** Information follows **

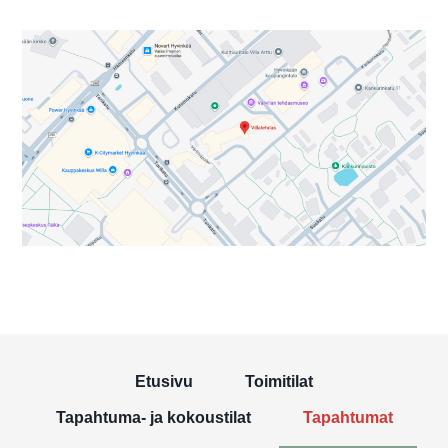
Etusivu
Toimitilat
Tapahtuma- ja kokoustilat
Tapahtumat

** End of Information **
** Information follows **

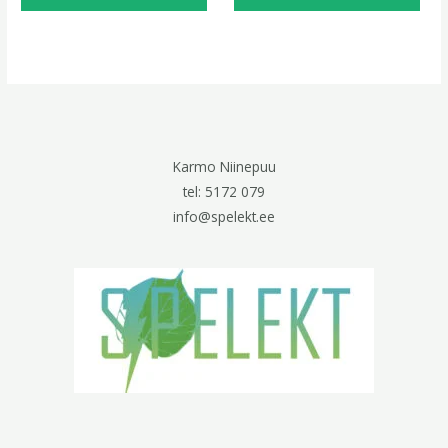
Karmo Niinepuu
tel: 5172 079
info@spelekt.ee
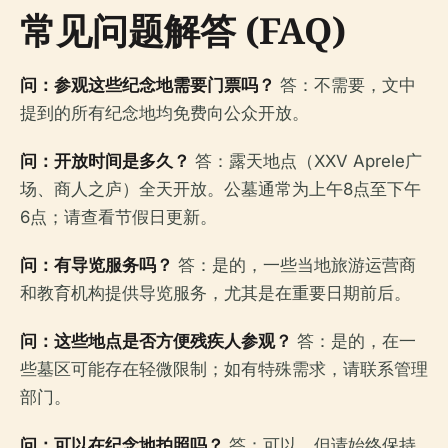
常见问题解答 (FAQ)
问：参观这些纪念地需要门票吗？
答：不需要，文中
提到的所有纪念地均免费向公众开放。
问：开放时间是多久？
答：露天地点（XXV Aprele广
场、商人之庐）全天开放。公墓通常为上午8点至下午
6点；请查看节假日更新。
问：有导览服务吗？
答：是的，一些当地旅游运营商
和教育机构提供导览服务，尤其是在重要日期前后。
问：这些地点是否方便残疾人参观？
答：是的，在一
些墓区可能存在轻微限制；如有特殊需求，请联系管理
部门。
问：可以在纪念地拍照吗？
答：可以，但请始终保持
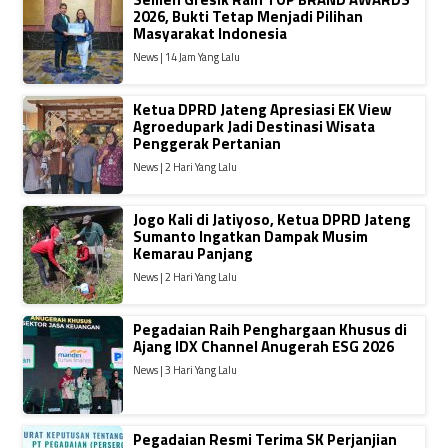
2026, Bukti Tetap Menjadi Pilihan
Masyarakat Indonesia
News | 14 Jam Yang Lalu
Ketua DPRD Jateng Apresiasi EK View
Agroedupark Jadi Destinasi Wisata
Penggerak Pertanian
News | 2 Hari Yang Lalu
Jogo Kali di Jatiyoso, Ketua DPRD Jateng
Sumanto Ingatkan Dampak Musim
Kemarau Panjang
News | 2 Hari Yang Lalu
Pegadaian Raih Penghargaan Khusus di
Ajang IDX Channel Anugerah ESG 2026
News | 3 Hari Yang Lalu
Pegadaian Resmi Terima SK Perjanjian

** End of Information **
** Information follows **

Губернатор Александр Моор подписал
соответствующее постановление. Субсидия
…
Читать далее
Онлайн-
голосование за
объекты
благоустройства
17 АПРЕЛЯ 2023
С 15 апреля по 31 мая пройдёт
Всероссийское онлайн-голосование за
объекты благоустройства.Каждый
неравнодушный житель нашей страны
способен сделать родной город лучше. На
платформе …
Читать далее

** End of Information **

• Task description:
Go through the records and pull out each line that includes the word "News".

• Solved exercise:
News | 14 Jam Yang Lalu
News | 2 Hari Yang Lalu
News | 2 Hari Yang Lalu
News | 3 Hari Yang Lalu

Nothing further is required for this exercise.